Throughout the study, participants will undergo various tests and assessments to measure how well their pancreas is functioning and how their diabetes is being managed. The goal is to see if Frexalimab can help maintain insulin production and improve overall diabetes management compared to those who receive a placebo. This research could provide valuable insights into new ways to support people with Type 1 diabetes in managing their condition more effectively.

The purpose of the study is to see if Grafalon can help prevent the loss of remaining insulin-producing cells in children and young adults who have been recently diagnosed with Type 1 diabetes. Participants in the study will receive either the Grafalon treatment or a placebo. The study is designed to be double-blind, meaning neither the participants nor the researchers will know who is receiving the actual treatment or the placebo, to ensure unbiased results.

Throughout the study, participants will be monitored over a period of time to assess how their bodies respond to the treatment.
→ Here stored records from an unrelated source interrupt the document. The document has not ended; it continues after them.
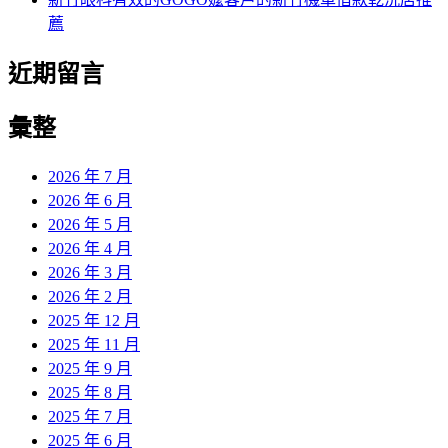
薦
近期留言
彙整
2026 年 7 月
2026 年 6 月
2026 年 5 月
2026 年 4 月
2026 年 3 月
2026 年 2 月
2025 年 12 月
2025 年 11 月
2025 年 9 月
2025 年 8 月
2025 年 7 月
2025 年 6 月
This includes regular check-ups and tests to measure the function of their insulin-producing cells and other health indicators. The study will help determine the best dosage of Grafalon for treating Type 1 diabetes in young patients and aims to provide valuable insights into managing this condition more effectively.

The purpose of the study is to see if getting the flu vaccine can help maintain the body’s ability to produce insulin in people with early Type 1 diabetes. Participants in the study will receive either the flu vaccine or a placebo. The study will track changes in the body’s ability to produce insulin over a period of 12 months. This will be measured by looking at levels of a substance called C-peptide, which indicates how well the pancreas is working. Other factors, such as blood sugar levels and insulin needs, will also be monitored.

Throughout the study, participants will have regular check-ups to monitor their health and the effects of the vaccine. The study aims to provide valuable information on whether the flu vaccine can be a helpful treatment in managing early Type 1 diabetes by preserving the function of insulin-producing cells.

The purpose of the study is to determine how colchicine affects levels of a protein in the blood called high-sensitivity C-reactive protein, which is a marker of inflammation. The study will last for 26 weeks, during which participants will take the medication or placebo orally in the form of tablets. Throughout the study, various health indicators will be monitored, including blood sugar levels, insulin usage, body weight, and cholesterol levels, to understand the broader effects of colchicine on health.

By the end of the study, researchers hope to gather valuable information on whether colchicine can be an effective treatment for reducing inflammation in people with Type 1 diabetes. This could potentially lead to new ways of managing the condition and improving the quality of life for those affected. The study is designed to be thorough and will carefully monitor participants’ health to ensure safety and gather accurate results.

The study will last for about a year, during which participants will receive regular injections and attend follow-up visits. Throughout the study, the researchers will monitor how well the body continues to produce insulin by measuring a substance called C-peptide, which is linked to insulin production. This will help determine if Ixekizumab is effective in maintaining insulin production in the body. Participants will also have their insulin dosage and blood sugar levels monitored to see how these change over the course of the study.

By the end of the study, the researchers aim to understand whether Ixekizumab can help people with newly diagnosed Type 1 Diabetes maintain their natural insulin production. This could potentially lead to better management of the disease and improve the quality of life for those affected. The study is expected to conclude by the end of 2028.